Невелика разница между тем, что Толстой делает здесь с голосом Алеши, и тем, что Вулф вскоре проделает в романе «На маяк» (и Джойс в «Улиссе», и Фолкнер в «Шуме и ярости»). Толстой достиг того понимания, каким пронизан далее модернизм: человек и его язык неразделимы. (Желаете знать мою правду – дайте мне выразить ее моими словами, в естественных для меня манере и синтаксисе.)
Итак, Алеша влюбляется в Устинью, а та дарит ему понимание, что он не сводится к производимой им полезной работе; даже если человеку не надо, чтоб ты выполнил какую-нибудь задачу, этому человеку все равно можешь быть нужен
Радость их быстротечна; Алешин отец пресекает затею на корню, и едва ли не самое обидное во всем рассказе то, что когда отец называет Устинью «городской шлюхой», она стоит за дверью и все это слышит – в том числе и то, что Алеша не вступается за нее.
«Дело наше не того, не вышло. Слышала? Рассерчал, не велит», – вот так безропотно докладывает ей Алеша.
Устинья плачет. Алеша не утешает ее и не обещает, что обратится к отцу и попросит еще раз, а только «щелкнул языком». Тем самым предложил ей не брать в голову.
«Как не послушаешь-то» отца, считает Алеша.
Тут современный читатель смотрит на Алешу разочарованно. Алеша кажется слабым и ущербным. Его вроде бы положительная черта кажется теперь недостатком. В его жизнерадостной покорности видна теперь привычная безучастность? Свидетельство не кротости, а ограниченного воображения? Коленный рефлекс на любую власть? Некая рабоче-крестьянская ретирада?

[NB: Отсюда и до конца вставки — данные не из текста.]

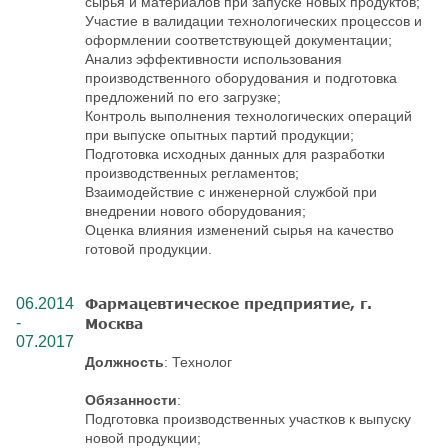
сырья и материалов при запуске новых продуктов;
Участие в валидации технологических процессов и
оформлении соответствующей документации;
Анализ эффективности использования
производственного оборудования и подготовка
предложений по его загрузке;
Контроль выполнения технологических операций
при выпуске опытных партий продукции;
Подготовка исходных данных для разработки
производственных регламентов;
Взаимодействие с инженерной службой при
внедрении нового оборудования;
Оценка влияния изменений сырья на качество
готовой продукции.
06.2014
Фармацевтическое предприятие, г.
-
Москва
07.2017
Должность
: Технолог
Обязанности
:
Подготовка производственных участков к выпуску
новой продукции;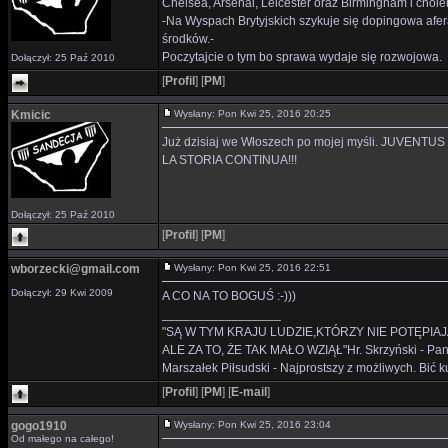
Chelsea, Arsenal, Leicester oraz Birmingham i chole
-Na Wyspach Brytyjskich szykuje się dopingowa afe
środków.-
Poczytajcie o tym bo sprawa wydaje się rozwojowa.
Dołączył: 25 Paź 2010
[
Profil
]
[
PM
]
Kmicic
Wysłany: Pon Kwi 25, 2016 20:25
Już dzisiaj we Włoszech po mojej myśli. JUVENTUS
LA STORIA CONTINUA!!!
Dołączył: 25 Paź 2010
[
Profil
]
[
PM
]
wborzecki@gmail.com
Wysłany: Pon Kwi 25, 2016 22:51
Dołączył: 29 Kwi 2009
A CO NA TO BOGUŚ :-)))
_________________
"SĄ W TYM KRAJU LUDZIE,KTÓRZY NIE POTĘPIAJ
ALE ZA TO, ŻE TAK MAŁO WZIĄŁ"Hr. Skrzyński - Panie 
Marszałek Piłsudski - Najprostszy z możliwych. Bić ku
[
Profil
]
[
PM
]
[
E-mail
]
gogo1910
Wysłany: Pon Kwi 25, 2016 23:04
Od małego na całego!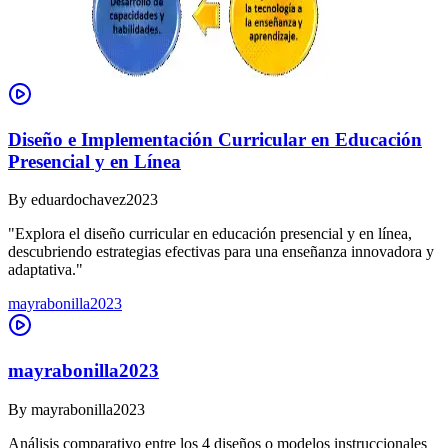
Diseño e Implementación Curricular en Educación
Presencial y en Línea
By
eduardochavez2023
"Explora el diseño curricular en educación presencial y en línea,
descubriendo estrategias efectivas para una enseñanza innovadora y
adaptativa."
mayrabonilla2023
mayrabonilla2023
By
mayrabonilla2023
Análisis comparativo entre los 4 diseños o modelos instruccionales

В тот вечер с ним заговаривает купчиха: «Бросил глупости свои», Алеша?
«Видно, что бросил», – отвечает он в переводе Брауна.
«Да. Конечно, бросил», – говорит у Кармэка.
«Вроде да» [86], – у Пивиэра и Волохонской.
Затем он пытается быть таким же, каким и всегда (жизнерадостным). В двух переводах он «засмеялся». В одном «улыбнулся». Но затем – во всех трех – его бодрость ему отказывает, и он разражается слезами.